- Calories: 100
- Protein: 6 g
- Total Fat: 0.5
- Unsaturated Fat: 0.5 g
- Saturated Fat: 0 g
- Cholesterol: 0 mg
- Total Carbohydrate: 17 g
- Dietary Fiber: 6 g
- Total Sugar: 3 g
- Natural Sugar: 3 g
- Added Sugar: 0 g
- Sodium: 125 mg
A creamy and indulgent soup that can help whittle your middle? Yes! My Creamy Broccoli Soup features three belly-fat-blasting ingredients—broccoli, Greek yogurt and onions—to help fight uncomfortable and dangerous visceral fat. Grab your spoon and enjoy!
- Prep time
- Total Time
- 1 yellow onion, chopped
- 1/2 cup chopped celery (about 2 stalks)
- 1 garlic clove, minced (or 1/8 teaspoon garlic powder)
- 1/4 teaspoon ground black pepper
- 4 cups reduced-sodium vegetable broth or stock
- 5 cups roughly chopped broccoli florets (one 12-ounce bag)
- One 15-ounce can white beans, drained and rinsed (preferably low sodium)
- 1/4 teaspoon nutmeg
- 1/2 cup nonfat or low-fat plain Greek yogurt
Liberally coat a large saucepan with oil spray and warm over medium heat. Add the onions and cook until softened and slightly browned, about 7 minutes.

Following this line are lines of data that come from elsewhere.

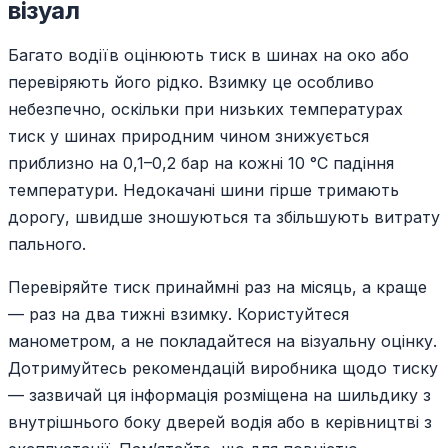
візуал
Багато водіїв оцінюють тиск в шинах на око або
перевіряють його рідко. Взимку це особливо
небезпечно, оскільки при низьких температурах
тиск у шинах природним чином знижується
приблизно на 0,1–0,2 бар на кожні 10 °C падіння
температури. Недокачані шини гірше тримають
дорогу, швидше зношуються та збільшують витрату
пального.
Перевіряйте тиск принаймні раз на місяць, а краще
— раз на два тижні взимку. Користуйтеся
манометром, а не покладайтеся на візуальну оцінку.
Дотримуйтесь рекомендацій виробника щодо тиску
— зазвичай ця інформація розміщена на шильдику з
внутрішнього боку дверей водія або в керівництві з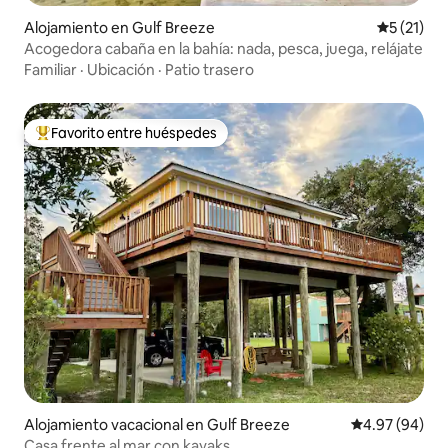
Alojamiento en Gulf Breeze
Calificaci
5 (21)
Acogedora cabaña en la bahía: nada, pesca, juega, relájate
Familiar
·
Ubicación
·
Patio trasero
Favorito entre huéspedes
Favorito entre huéspedes preferido
Alojamiento vacacional en Gulf Breeze
Calificación p
4.97 (94)
Casa frente al mar con kayaks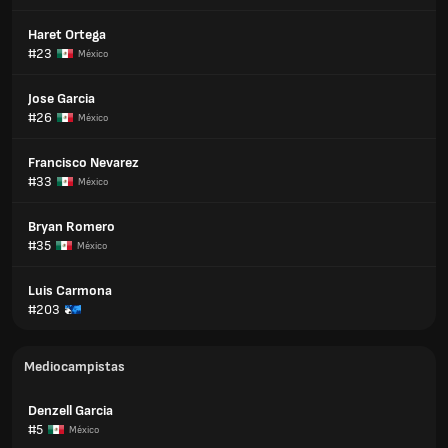
Haret Ortega
#23
México
Jose Garcia
#26
México
Francisco Nevarez
#33
México
Bryan Romero
#35
México
Luis Carmona
#203
Mediocampistas
Denzell Garcia
#5
México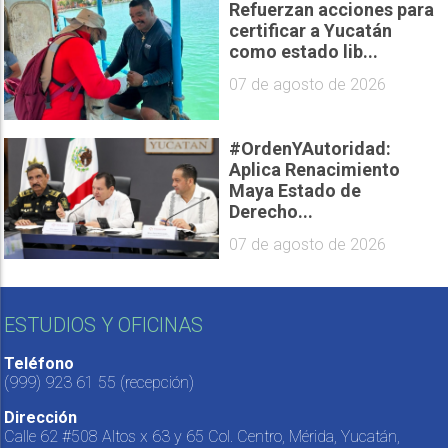
Refuerzan acciones para
certificar a Yucatán
como estado lib...
07 de agosto de 2026
#OrdenYAutoridad:
Aplica Renacimiento
Maya Estado de
Derecho...
07 de agosto de 2026
ESTUDIOS Y OFICINAS
Teléfono
(999) 923 61 55
(recepción)
Dirección
Calle 62 #508 Altos x 63 y 65 Col. Centro, Mérida, Yucatán,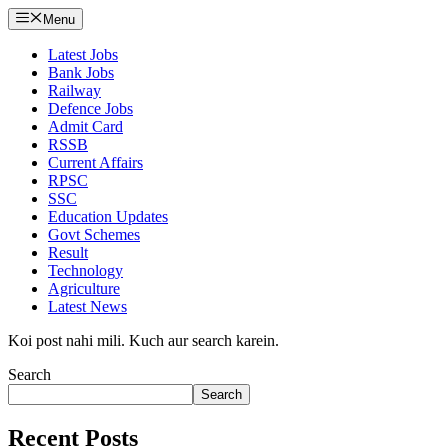
Menu
Latest Jobs
Bank Jobs
Railway
Defence Jobs
Admit Card
RSSB
Current Affairs
RPSC
SSC
Education Updates
Govt Schemes
Result
Technology
Agriculture
Latest News
Koi post nahi mili. Kuch aur search karein.
Search
Search
Recent Posts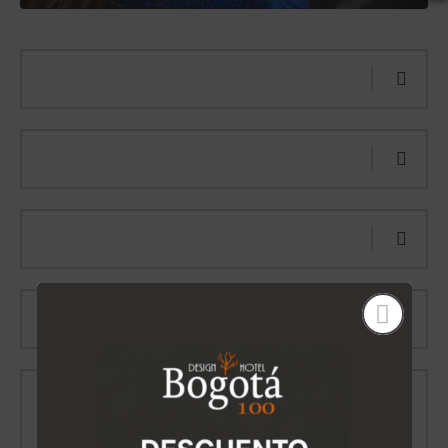
Nombre...
Apellidos...
Email...
Teléfono...
Comentarios...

Add the celery, garlic, and pepper and cook for 5 more minutes, stirring occasionally. Add more oil spray if the pan becomes too dry.
Add the broth, cover, and bring to a boil. Add the broccoli and reduce the heat to medium; cover and cook for about 5 minutes.
Add the beans and cook for 5 more minutes uncovered, stirring occasionally. Mix in the nutmeg.
Place an immersion blender into the soup and blend until the desired consistency is reached, or transfer the soup carefully to a blender or food processor. Add the yogurt for extra creaminess and continue to blend. You can make the soup completely smooth or leave some texture, depending on your preference. Also, you can certainly skip the yogurt if you follow a dairy-free diet (1 cup soup without yogurt is just 90 calories).